-- Provided data --
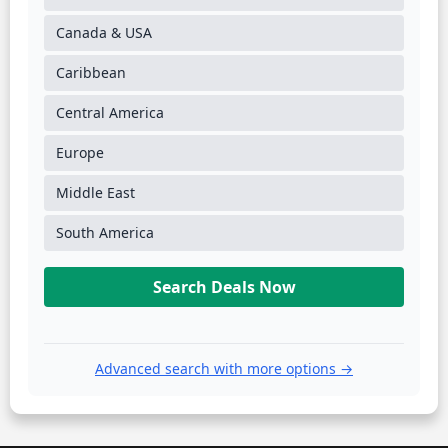
Canada & USA
Caribbean
Central America
Europe
Middle East
South America
Search Deals Now
Advanced search with more options →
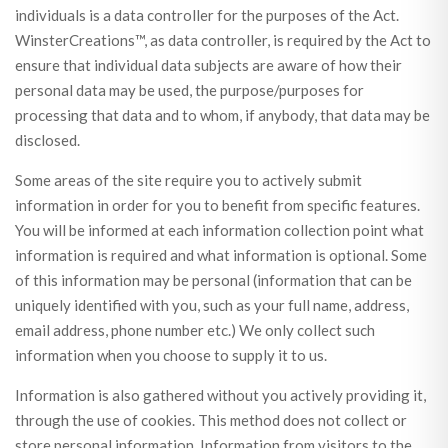
individuals is a data controller for the purposes of the Act.
WinsterCreations™, as data controller, is required by the Act to
ensure that individual data subjects are aware of how their
personal data may be used, the purpose/purposes for
processing that data and to whom, if anybody, that data may be
disclosed.
Some areas of the site require you to actively submit
information in order for you to benefit from specific features.
You will be informed at each information collection point what
information is required and what information is optional. Some
of this information may be personal (information that can be
uniquely identified with you, such as your full name, address,
email address, phone number etc.) We only collect such
information when you choose to supply it to us.
Information is also gathered without you actively providing it,
through the use of cookies. This method does not collect or
store personal information. Information from visitors to the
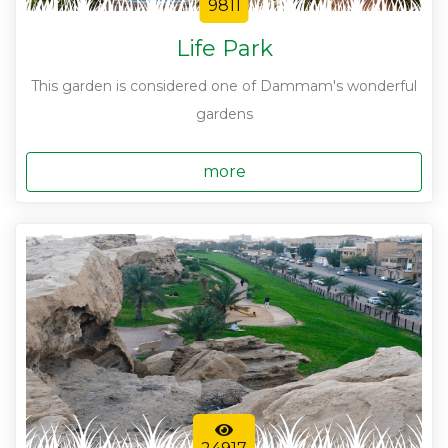
9811
Life Park
This garden is considered one of Dammam's wonderful
gardens
more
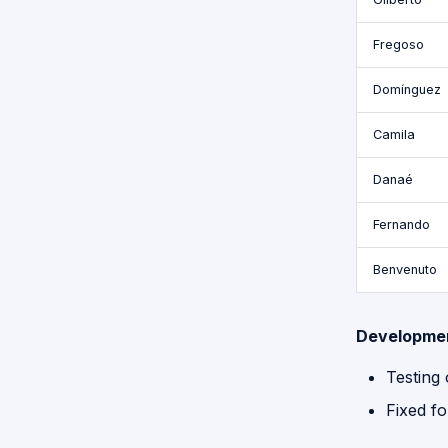
Fregoso
Domínguez
Camila
Danaé
Fernando
Benvenuto
Developme
Testing
Fixed fo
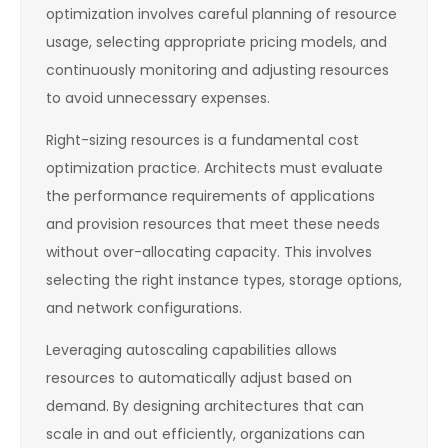
optimization involves careful planning of resource
usage, selecting appropriate pricing models, and
continuously monitoring and adjusting resources
to avoid unnecessary expenses.
Right-sizing resources is a fundamental cost
optimization practice. Architects must evaluate
the performance requirements of applications
and provision resources that meet these needs
without over-allocating capacity. This involves
selecting the right instance types, storage options,
and network configurations.
Leveraging autoscaling capabilities allows
resources to automatically adjust based on
demand. By designing architectures that can
scale in and out efficiently, organizations can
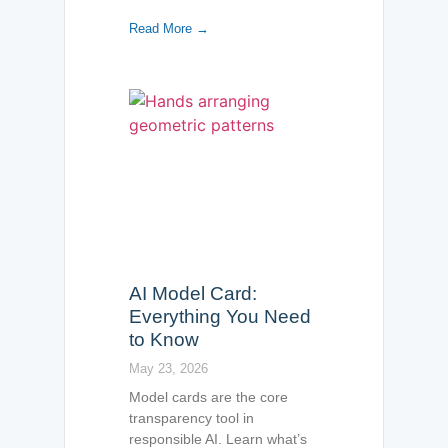
Read More →
AI Model Card:
Everything You Need
to Know
May 23, 2026
Model cards are the core
transparency tool in
responsible AI. Learn what’s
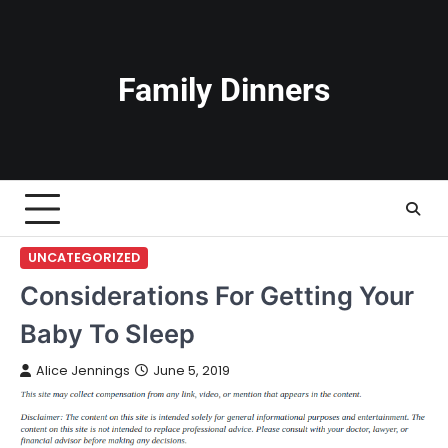
Skip
to
content
Family Dinners
UNCATEGORIZED
Considerations For Getting Your
Baby To Sleep
Alice Jennings
June 5, 2019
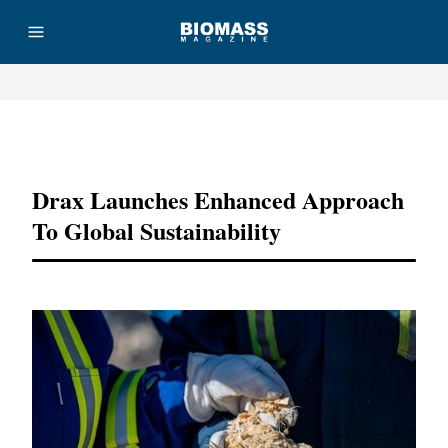
Advertisement
Drax Launches Enhanced Approach
To Global Sustainability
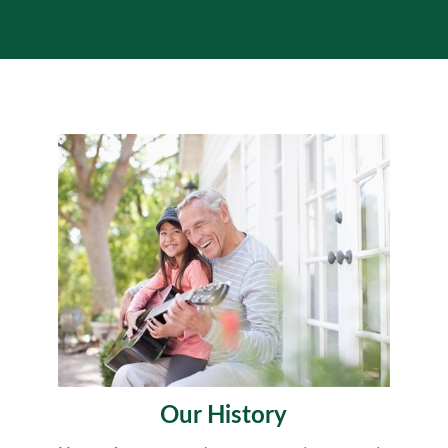
Our History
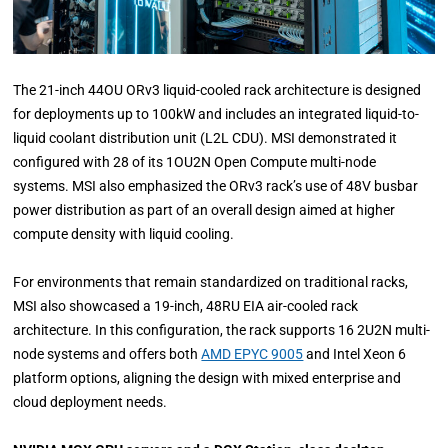
The 21-inch 44OU ORv3 liquid-cooled rack architecture is designed
for deployments up to 100kW and includes an integrated liquid-to-
liquid coolant distribution unit (L2L CDU). MSI demonstrated it
configured with 28 of its 1OU2N Open Compute multi-node
systems. MSI also emphasized the ORv3 rack’s use of 48V busbar
power distribution as part of an overall design aimed at higher
compute density with liquid cooling.
For environments that remain standardized on traditional racks,
MSI also showcased a 19-inch, 48RU EIA air-cooled rack
architecture. In this configuration, the rack supports 16 2U2N multi-
node systems and offers both
AMD EPYC 9005
and Intel Xeon 6
platform options, aligning the design with mixed enterprise and
cloud deployment needs.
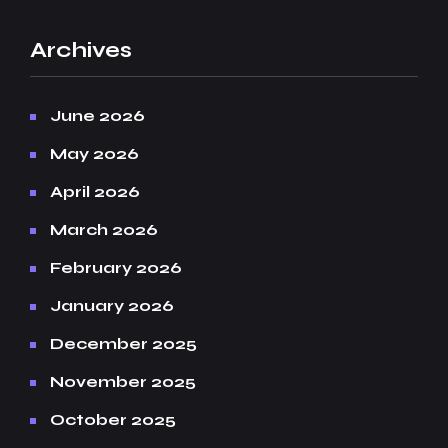
Archives
June 2026
May 2026
April 2026
March 2026
February 2026
January 2026
December 2025
November 2025
October 2025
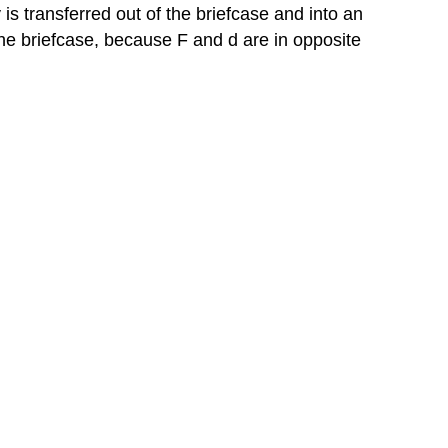
is transferred out of the briefcase and into an
the briefcase, because F and d are in opposite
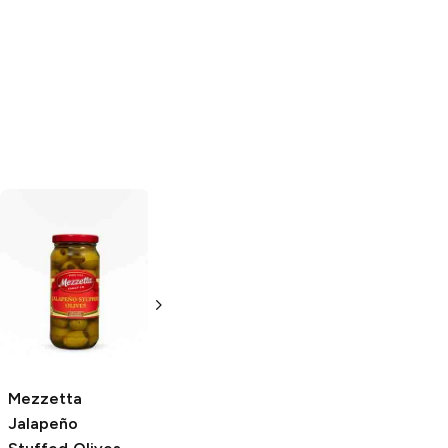
Olive It
Jalapeño
Olive It and More
Stuffed Olives
Jalapeño
Stuffed Olives
8 oz
8 oz
Mezzetta
Jalapeño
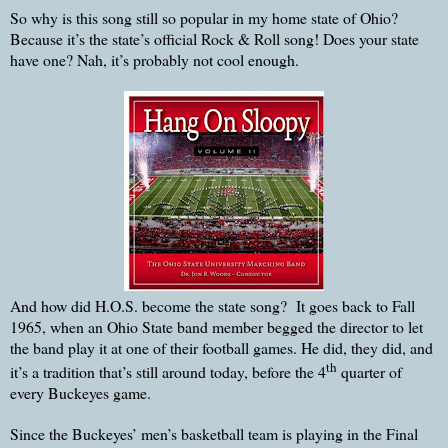
So why is this song still so popular in my home state of Ohio?
Because it’s the state’s official Rock & Roll song! Does your state
have one? Nah, it’s probably not cool enough.
And how did H.O.S. become the state song? It goes back to Fall
1965, when an Ohio State band member begged the director to let
the band play it at one of their football games. He did, they did, and
th
it’s a tradition that’s still around today, before the 4
quarter of
every Buckeyes game.
Since the Buckeyes’ men’s basketball team is playing in the Final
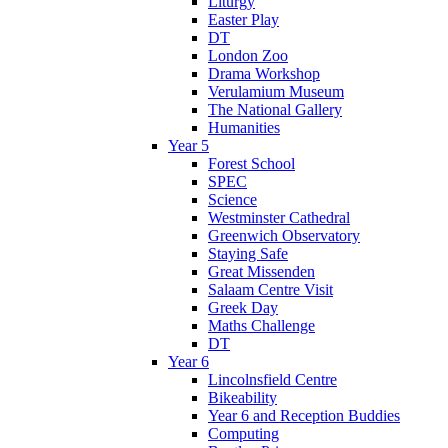
Liturgy
Easter Play
DT
London Zoo
Drama Workshop
Verulamium Museum
The National Gallery
Humanities
Year 5
Forest School
SPEC
Science
Westminster Cathedral
Greenwich Observatory
Staying Safe
Great Missenden
Salaam Centre Visit
Greek Day
Maths Challenge
DT
Year 6
Lincolnsfield Centre
Bikeability
Year 6 and Reception Buddies
Computing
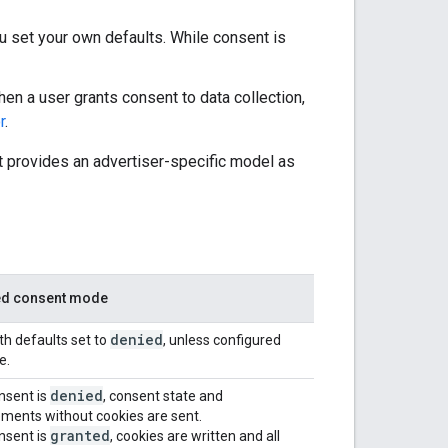
ou set your own defaults. While consent is
hen a user grants consent to data collection,
r
.
 provides an advertiser-specific model as
d consent mode
denied
th defaults set to
, unless configured
e.
denied
nsent is
, consent state and
ents without cookies are sent.
granted
nsent is
, cookies are written and all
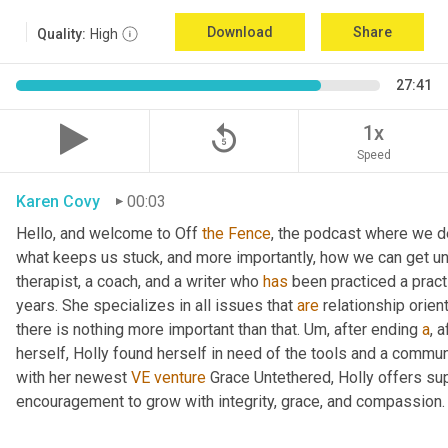
Download
Share
Quality:
High
27:41
replay_5
1x
Speed
Karen Covy
00:03
Hello, and welcome to Off 
the
Fence
, the podcast where we de
what keeps us stuck, and more importantly, how we can get un
therapist, a coach, and a writer who 
has
 been practiced a pract
years. She specializes in all issues that 
are
 relationship orien
there is nothing more important than that. 
Um,
 after ending 
a
, 
herself, Holly found herself in need of the tools and a commun
with her newest 
VE
venture
 Grace Untethered, Holly offers su
encouragement to grow with integrity, grace, and compassion.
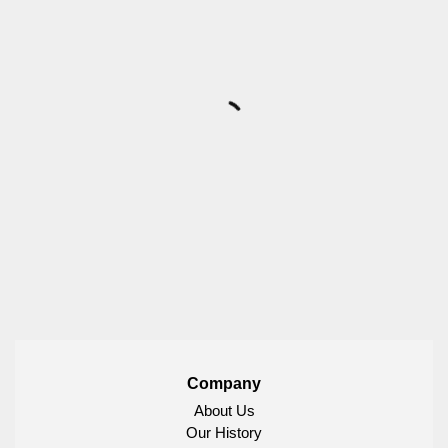
Company
About Us
Our History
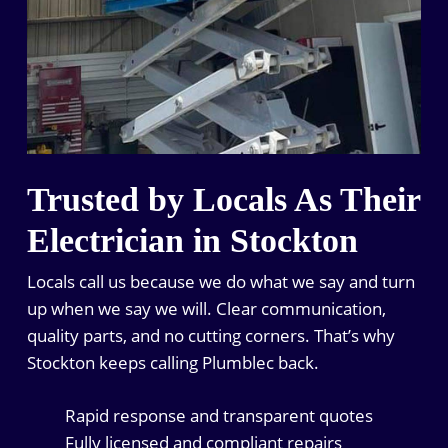
Trusted by Locals As Their
Electrician in Stockton
Locals call us because we do what we say and turn
up when we say we will. Clear communication,
quality parts, and no cutting corners. That’s why
Stockton keeps calling Plumblec back.
Rapid response and transparent quotes
Fully licensed and compliant repairs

-- What is needed --
Looking at the listing above, which lines run from the one containing "store personal information." through the one containing "resources to automatically adjust based on"? Print exactly those, ends included, pictures excluded.

-- Task answer --
store personal information. Information from visitors to the
9811
Life Park
This garden is considered one of Dammam's wonderful
gardens
more
Fregoso
Domínguez
Camila
Danaé
Fernando
Benvenuto
Developme
Testing
Fixed fo
optimization involves careful planning of resource
usage, selecting appropriate pricing models, and
continuously monitoring and adjusting resources
to avoid unnecessary expenses.
Right-sizing resources is a fundamental cost
optimization practice. Architects must evaluate
the performance requirements of applications
and provision resources that meet these needs
without over-allocating capacity. This involves
selecting the right instance types, storage options,
and network configurations.
Leveraging autoscaling capabilities allows
resources to automatically adjust based on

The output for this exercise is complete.